Sungguh kejam sekali kata-katanya, Sarah benar-benar tak menyangka jawaban ayahnya seperti ini. Setidaknya pura-pura senang saja bertemu dengan dia apa salahnya?

"Ayah buang aku demi keluarga baru ayah?" Sarah menatap hampa, "aku ke sini juga karena ayah rampas semua harta ibu. Aku gak akan kesusahan kayak gini kalau ayah memberikan uang peninggalan ibu padaku."

"Uang apa?! Uang itu suamiku juga yang mencarinya dulu, kamu gak berhak mendapatkannya!" Pekik Rossi tak senang.

"Benar kata istri ayah. Uang itu ayah juga yang hasilkan, ibu kamu dan kamu cuman tahu menikmatinya saja. Jadi jangan bilang ayah merampasnya dong, itu hak ayah." Ucapnya membuat dada Sarah semakin sesak.

"Kamu dengar gak ucapan ayah kamu. Dia gak peduli sama kamu, jadi sadar diri dong. Jangan nyusahin orang lain."

Sarah menatap nanar ayahnya yang pura-pura tak mendengar ucapan istrinya. Sekarang ia harus apa? Padahal ia kesini mau minta uang pada ayah untuk membeli obat, tapi malah begini jawabannya.

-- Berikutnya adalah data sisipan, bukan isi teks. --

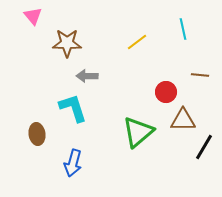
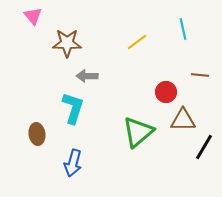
cyan L-shape: rotated 36 degrees clockwise
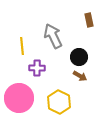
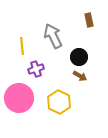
purple cross: moved 1 px left, 1 px down; rotated 21 degrees counterclockwise
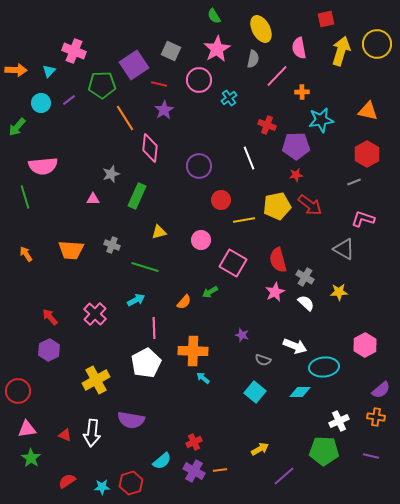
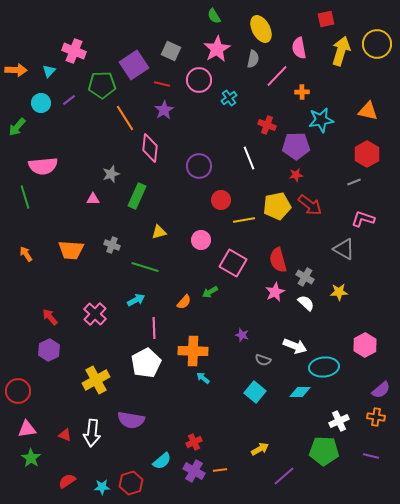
red line at (159, 84): moved 3 px right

"Ayah gak sayang lagi sama aku? Ayah aku sakit, aku butuh uang untuk berobat. Yah... Tolong lah, pinjam juga gak apa-apa. Kalau Sarah udah sehat nanti akan Sarah kembalikan." Ia memohon di kaki ayahnya, tapi lagi-lagi sang ayah menepis tangannya.

"Gak ada uang, Sar. Uang peninggalan ibumu sudah ayah belikan perhiasan untuk istri ayah."

Sakit sekali rasanya. Sarah tak tahu harus mengadu pada siapa lagi, tadinya harapan satu-satunya tinggal sang ayah, tapi malah mendapatkan penolakan.

"Aku benci ayah! Di saat aku tak berdaya tak ada sedikitpun belas kasih mu, dimasa tuamu kalau sampai di buang istri mudamu ini jangan pernah cari aku. Aku benci ayah! Benci!!"

Tak ingin lagi semakin sakit dengan jawaban ayahnya, Sarah berlari meninggalkan rumah mereka dengan perasaan penuh luka. 

Tidak apa-apa, ia masih punya waktu untuk bekerja lebih giat lagi agar bisa menabung uang untuk operasinya. Sarah yakin Tuhan tidak akan sia-sia, tuhan pasti akan memberinya umur yang panjang agar bisa membalas orang-orang yang telah menyakitinya.

****

"Kamu kenapa? Kok lemas begitu," 

Sarah mengangguk lemah, iya merasa lemas sedari pagi. "Gak tahu, Mbak. Perutku rasanya gak nyaman."

Pantas saja belakangan ini ia suka perut bagian bawah kirinya sering merasa sakit dan nyeri. Ternyata ia terkena usus buntu yang mengharuskan untuk di operasi, membayangkan itu membuat Sarah semakin lemas saja.

"Mungkin itu karena sakit mu, makanya cepat berobat. Nanti tambah parah," ujar Mbak Yuni. 

Berobat ya?

Sebenarnya ingin sekali ia melakukannya itu jika punya uang, sayang ia tidak punya banyak uang sekarang. Bayar dokter itu tidak mudah, jadi ia hanya bisa menunda dan menunda sampai tuhan menunjukkan jalan untuknya nanti.

"Aku gak apa-apa kok, Mbak. Setelah istirahat sebentar pasti sembuh,"

"Mmm... Terserah kamu aja. Oh ya, tadi pak bos panggil kamu ke dalam." Sarah mengangguk. Ia segera menghampiri pak bosnya seperti yang di katakan oleh Yuni tadi.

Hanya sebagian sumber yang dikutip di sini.